Hu Yudie, Xiao Ran, Wang Cong, Meng Huihui, Yao Benxing, Xu Qian, Xu Xi, Wang Junsong
Center of Molecular Metabolism, Nanjing University of Science and Technology, Nanjing, 210094, China.
Metabolomics. 2025 Jul 11;21(4):100. doi: 10.1007/s11306-025-02306-3.
Post-stroke depression (PSD) pathophysiology involves glutamate excitotoxicity mediated through 'postsynaptic density protein95-neuronal nitric oxide synthase' (PSD95-nNOS) coupling. However, the therapeutic mechanisms of targeting this complex remain incompletely understood.
To elucidate the antidepressant mechanisms of the PSD95-nNOS decoupler ZL006 using an innovative integrated metabolomics approach.
We developed an innovative integrated metabolomics approach to investigate the antidepressant mechanisms of ZL006, a selective PSD95-nNOS decoupler. Using a rat model of PSD, we employed untargeted liquid chromatography-mass spectrometry (LC-MS) metabolomics combined with a novel analytical framework that distinguished treatment efficacy-associated metabolites from drug bias-associated ones. This classification enabled identification of primary drug mechanisms versus secondary responses. Pathway analyses focused on proteins interacting with drug-specific metabolites, with key findings validated through quantitative polymerase chain reaction (qPCR).
ZL006 demonstrated dose-dependent antidepressant effects while modulating multiple neurotransmitter pathways, including tryptophan, tyrosine, and arginine metabolism, along with steroid hormone synthesis. Our integrated metabolomics approach revealed vascular endothelial growth factor (VEGF) signaling, hypoxia-inducible factor (HIF) pathway, and tight junction regulation as primary mechanisms of action.

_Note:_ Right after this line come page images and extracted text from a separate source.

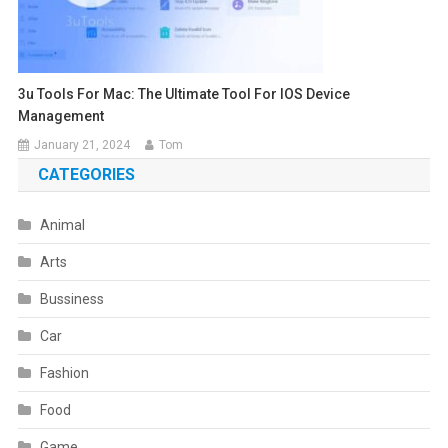
3u Tools For Mac: The Ultimate Tool For IOS Device
Management
January 21, 2024
Tom
CATEGORIES
Animal
Arts
Bussiness
Car
Fashion
Food
Game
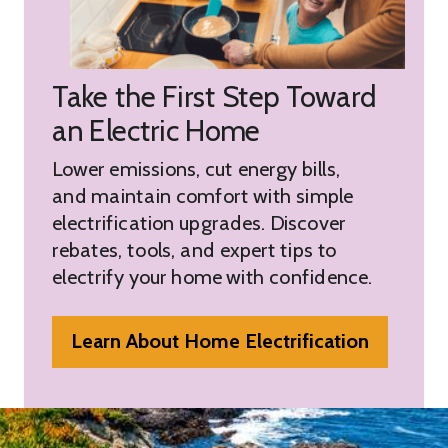
Take the First Step Toward
an Electric Home
Lower emissions, cut energy bills,
and maintain comfort with simple
electrification upgrades. Discover
rebates, tools, and expert tips to
electrify your home with confidence.
Learn About Home Electrification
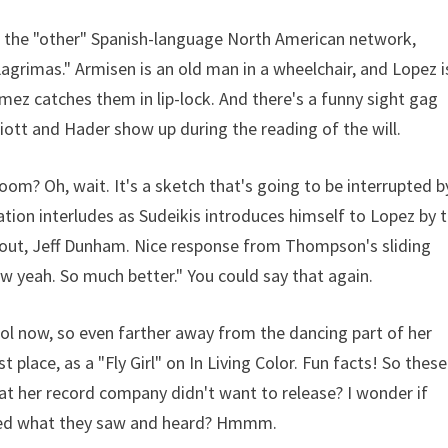
th the "other" Spanish-language North American network,
agrimas." Armisen is an old man in a wheelchair, and Lopez i
omez catches them in lip-lock. And there's a funny sight gag
lliott and Hader show up during the reading of the will.
room? Oh, wait. It's a sketch that's going to be interrupted b
tion interludes as Sudeikis introduces himself to Lopez by 
k out, Jeff Dunham. Nice response from Thompson's sliding
 yeah. So much better." You could say that again.
ool now, so even farther away from the dancing part of her
 place, as a "Fly Girl" on In Living Color. Fun facts! So these
at her record company didn't want to release? I wonder if
iked what they saw and heard? Hmmm.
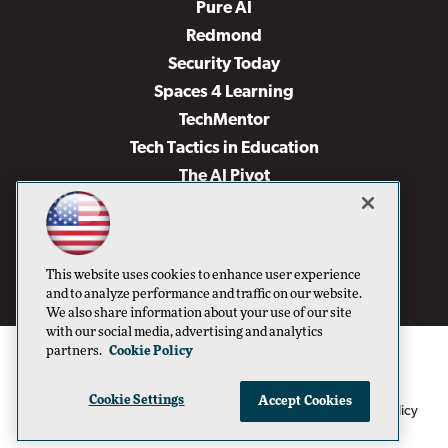
Pure AI
Redmond
Security Today
Spaces 4 Learning
TechMentor
Tech Tactics in Education
The AI Pivot
THE Journal
Virtualization & Cloud Review
Visual Studio Magazine
This website uses cookies to enhance user experience
Visual Studio Live!
and to analyze performance and traffic on our website.
We also share information about your use of our site
with our social media, advertising and analytics
partners.
Cookie Policy
Cookie Settings
Accept Cookies
1105 Media Inc
Privacy Policy
Cookie Policy
©1996-2026
. See our
,
Terms of Use
CA: Do Not Sell My Personal Info
and
.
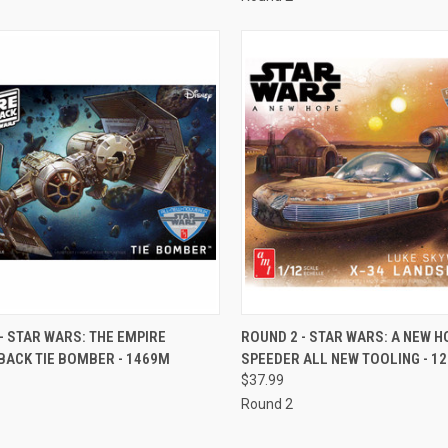
CK VIEW
ADD TO CART
QUICK VIEW
ADD 
- STAR WARS: THE EMPIRE
ROUND 2 - STAR WARS: A NEW H
BACK TIE BOMBER - 1469M
SPEEDER ALL NEW TOOLING - 1
re
Compare
$37.99
Round 2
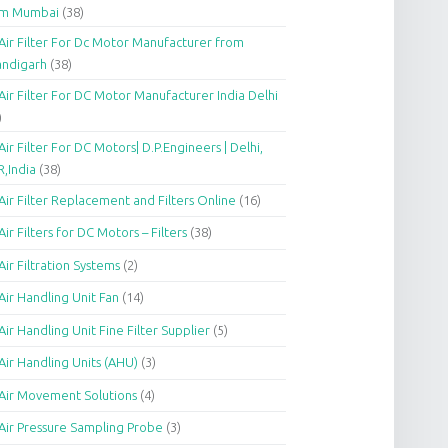
om Mumbai
(38)
Air Filter For Dc Motor Manufacturer from
andigarh
(38)
Air Filter For DC Motor Manufacturer India Delhi
)
Air Filter For DC Motors| D.P.Engineers | Delhi,
,India
(38)
Air Filter Replacement and Filters Online
(16)
Air Filters for DC Motors – Filters
(38)
Air Filtration Systems
(2)
Air Handling Unit Fan
(14)
Air Handling Unit Fine Filter Supplier
(5)
Air Handling Units (AHU)
(3)
Air Movement Solutions
(4)
Air Pressure Sampling Probe
(3)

This novel metabolomics strategy, by discriminating between treatment-associated and compound-intrinsic pathways, provided unprecedented mechanistic insights into ZL006's therapeutic effects. The findings suggest that ZL006 alleviates PSD through coordinated modulation of neuroplasticity, angiogenesis, and stress responses via PSD95-nNOS targeting. This integrated analytical approach presents a valuable framework for mechanistic investigation of therapeutic compounds.

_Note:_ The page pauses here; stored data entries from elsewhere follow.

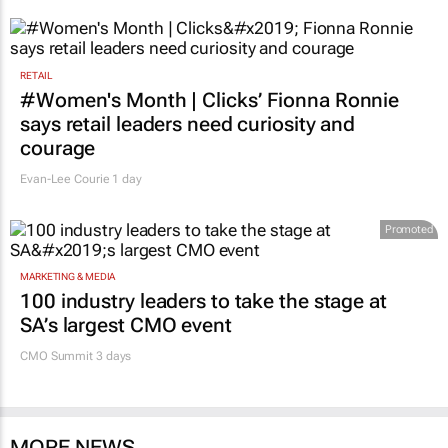
RETAIL
#Women's Month | Clicks’ Fionna Ronnie
says retail leaders need curiosity and
courage
Evan-Lee Courie
1 day
Promoted
MARKETING & MEDIA
100 industry leaders to take the stage at
SA’s largest CMO event
CMO Summit 3 days
MORE NEWS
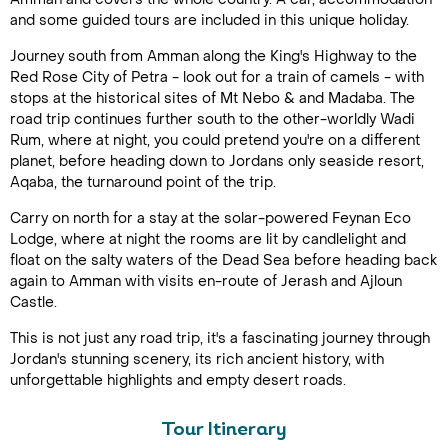
and some guided tours are included in this unique holiday.
Journey south from Amman along the King's Highway to the
Red Rose City of Petra - look out for a train of camels - with
stops at the historical sites of Mt Nebo & and Madaba. The
road trip continues further south to the other-worldly Wadi
Rum, where at night, you could pretend you're on a different
planet, before heading down to Jordans only seaside resort,
Aqaba, the turnaround point of the trip.
Carry on north for a stay at the solar-powered Feynan Eco
Lodge, where at night the rooms are lit by candlelight and
float on the salty waters of the Dead Sea before heading back
again to Amman with visits en-route of Jerash and Ajloun
Castle.
This is not just any road trip, it's a fascinating journey through
Jordan's stunning scenery, its rich ancient history, with
unforgettable highlights and empty desert roads.
Tour Itinerary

中风后抑郁症(PSD)的病理生理学涉及通过“突触后致密蛋白95-神经元型一氧化氮合酶”(PSD95-nNOS)偶联介导的谷氨酸兴奋性毒性。然而,针对这一复合体的治疗机制仍未完全明确。
采用创新的综合代谢组学方法阐明PSD95-nNOS解偶联剂ZL006的抗抑郁机制。

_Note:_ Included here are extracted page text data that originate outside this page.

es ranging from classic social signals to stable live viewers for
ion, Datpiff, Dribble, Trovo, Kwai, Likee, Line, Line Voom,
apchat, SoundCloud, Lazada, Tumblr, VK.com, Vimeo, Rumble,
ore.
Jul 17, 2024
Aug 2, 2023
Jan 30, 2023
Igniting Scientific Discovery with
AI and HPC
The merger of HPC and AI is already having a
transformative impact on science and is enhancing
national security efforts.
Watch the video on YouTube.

我们开发了一种创新的综合代谢组学方法来研究选择性PSD95-nNOS解偶联剂ZL006的抗抑郁机制。利用PSD大鼠模型,我们采用非靶向液相色谱-质谱(LC-MS)代谢组学,并结合一种新颖的分析框架,将与治疗效果相关的代谢物与药物偏差相关的代谢物区分开来。这种分类有助于识别主要药物机制与次要反应。通路分析聚焦于与药物特异性代谢物相互作用的蛋白质,并通过定量聚合酶链反应(qPCR)验证关键发现。
ZL006表现出剂量依赖性抗抑郁作用,同时调节多种神经递质途径,包括色氨酸、酪氨酸和精氨酸代谢以及类固醇激素合成。我们的综合代谢组学方法揭示血管内皮生长因子(VEGF)信号通路、缺氧诱导因子(HIF)途径和紧密连接调节是主要作用机制。
这种新颖的代谢组学策略通过区分与治疗相关的途径和化合物固有途径,为ZL006的治疗效果提供了前所未有的机制见解。研究结果表明,ZL006通过靶向PSD95-nNOS协同调节神经可塑性、血管生成和应激反应来减轻PSD。这种综合分析方法为治疗化合物的机制研究提供了一个有价值的框架。